This week I was at the Cog X event in London. As a cross disciplinary event it covers all areas from healthcare, education, work, ethics and a host of tech trends like AI and Blockchain. My main reason for being there, Web 3.0 and decentralisation.
Before I get into it, I want to point out that I’m not affiliated with any of the people or companies I mention in this article.
I’ve been deep in the proverbial rabbit hole for a few years now, and have watched the nomenclature evolve from crypto, to blockchain, to DLT, then back to crypto.

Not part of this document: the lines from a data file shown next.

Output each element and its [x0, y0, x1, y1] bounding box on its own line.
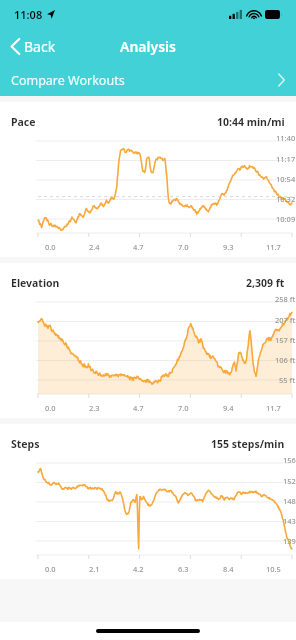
staticText: 10:54	[276, 174, 296, 184]
staticText: Pace	[11, 115, 36, 129]
staticText: 7.0	[178, 403, 189, 413]
staticText: 155 steps/min	[211, 437, 285, 451]
staticText: 11:40	[276, 133, 296, 143]
staticText: 11:08	[14, 7, 43, 22]
button[interactable]: Compare Workouts	[0, 64, 296, 96]
staticText: 8.4	[223, 564, 234, 574]
staticText: 55 ft	[279, 375, 296, 385]
staticText: Steps	[11, 437, 40, 451]
staticText: Analysis	[120, 37, 176, 56]
staticText: 11.7	[266, 403, 281, 413]
staticText: 2.1	[89, 564, 100, 574]
button[interactable]: Pace	[0, 102, 296, 257]
staticText: 10:09	[276, 214, 296, 224]
button[interactable]: Back	[7, 33, 60, 60]
staticText: Compare Workouts	[11, 72, 125, 89]
staticText: 11:17	[276, 154, 296, 164]
staticText: Elevation	[11, 276, 60, 290]
staticText: Back	[24, 37, 56, 56]
staticText: 207 ft	[275, 315, 296, 325]
staticText: 9.3	[223, 242, 234, 252]
button[interactable]: Steps	[0, 424, 296, 579]
staticText: 0.0	[45, 564, 56, 574]
staticText: 10:44 min/mi	[217, 115, 285, 129]
staticText: 2.4	[89, 242, 100, 252]
staticText: 152	[283, 476, 296, 486]
staticText: 106 ft	[275, 355, 296, 365]
staticText: 10:32	[276, 194, 296, 204]
staticText: 11.7	[266, 242, 281, 252]
staticText: 10.5	[266, 564, 281, 574]
staticText: 157 ft	[275, 335, 296, 345]
staticText: 2,309 ft	[246, 276, 285, 290]
staticText: 2.3	[89, 403, 100, 413]
button[interactable]: Elevation	[0, 263, 296, 418]
staticText: 6.3	[178, 564, 189, 574]
staticText: 148	[283, 496, 296, 506]
staticText: 4.7	[133, 403, 144, 413]
staticText: 4.2	[133, 564, 144, 574]
staticText: 4.7	[133, 242, 144, 252]
staticText: 7.0	[178, 242, 189, 252]
staticText: 139	[283, 536, 296, 546]
staticText: 9.4	[223, 403, 234, 413]
staticText: 156	[283, 455, 296, 465]
staticText: 0.0	[45, 242, 56, 252]
staticText: 0.0	[45, 403, 56, 413]
staticText: 143	[283, 516, 296, 526]
staticText: 258 ft	[275, 294, 296, 304]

Today we have a confused quagmire of all of the above and no one really understands or cares about the difference. But lately we’re starting to see another term enter the vocabulary, which in my mind could stick around for a while and even propel this space to a wider audience. That’s Web 3.
The internet is at an important inflection point and the road ahead has a fork in it, the opportunity to take a new way is ahead of us. I’m talking about a new way of using the web, and a new infrastructure that could enable it.
Recently, we’ve started to see a resurgence towards decentralisation on the web. This is about bringing control to end users, removing middlemen and increasing privacy.
These are the core tenants of decentralisation and we’re starting to see a rhetoric of a new web that includes this kind of infrastructure. One which is not ‘controlled’ by data monopolies and web giants.
The usual suspects Facebook, Amazon, Microsoft, Google, Apple get bashed around at conferences like Cog X as the bad guys who the start-ups want to displace from their mantel.
While it may be true that, to some degree, the incumbents will eat away at FAMGA’s market cap. The potential is more than that.
Apple didn’t get a trillion-dollar market cap by eating away at IBMs market. It created a new one, personal computers, and grew it. Now we have a personal computer in all of our pockets and the world is a different place.
The evolution of the web is happening organically in an uncoordinated manner.
Despite the influence the web giants have. Ultimately, it’s down to users to decide what they want to do online. If people want more privacy, more security, less ads and less noise, then that demand will be met.
Based on my experience this week, there are plenty of people building things that point towards this direction for the web, but whether that supply will be met is yet to be seen.
One thing is clear though, the true test of the innovators dilemma is not too far away for the web giants.
Richard Muirhead, one of the co founders of Fabric Ventures, a VC firm based in London that invests in Web 3.0 gave a speech titled “Capitalism is Dead, Long Live Capitalism”, you can find the full talk here.
Muirhead paints a picture of how the web could be, as a natural evolution that stems from generation defining moments. No doubt Bitcoin represents a generational step change and ‘the internet of value’ is one defining aspect of the Web 3 movement.
The important thing to remember here is that it’s about using technology to enable human progress. Technology is what makes us human and is a tremendous tool for good, what we do with it is up to us.
Another interesting talk was given by Ben Livshits, Chief Scientist at Brave Software, you can watch it here.
I’ve been using Brave as my default browser for over a month now, and can say it’s a more pleasant experience not having ads pop up all the time and it’s pretty quick. I’ve got a few BAT in my wallet now as well which isn’t too bad either!
It’s no surprise that they are getting traction. More than 7 million MAU probably makes it one of the most actively used products in the whole Web 3.0 space.
This makes sense as Browsers are the main way people interact with the internet, this is a crucial on ramp that encourages widespread adoption of Web 3.0. It’s interesting to see a privacy focussed browser get traction and I’m curious to know how many ‘no coiners’ or non-crypto people start using it.
Probably the most important aspect of Web 3.0 is not what happens at the application layer, like a browser, but what happens lower down the stack on the network layer.
Jeremy Welch, CEO and Founder of Casa, showcased the tremendous growth of the lightning network and how peer-to-peer networks represent a move away from the hierarchal nature of web services today towards a decentralised structure, owned and operated by users. Watch it here.
It’s interesting to note the role nodes play on decentralised networks and the active participation that is required from hobbyists, to institutional investors, but that’s a post for another day.
One of the main takeaways from Cog X this year is that it’s time for the pendulum to swing from extreme forms of centralised control in the hands of the few to a more decentralised structure in the hands of the many. There is momentum in favour of decentralisation at the moment in the form of intellectual and financial capital, and it’s accelerating.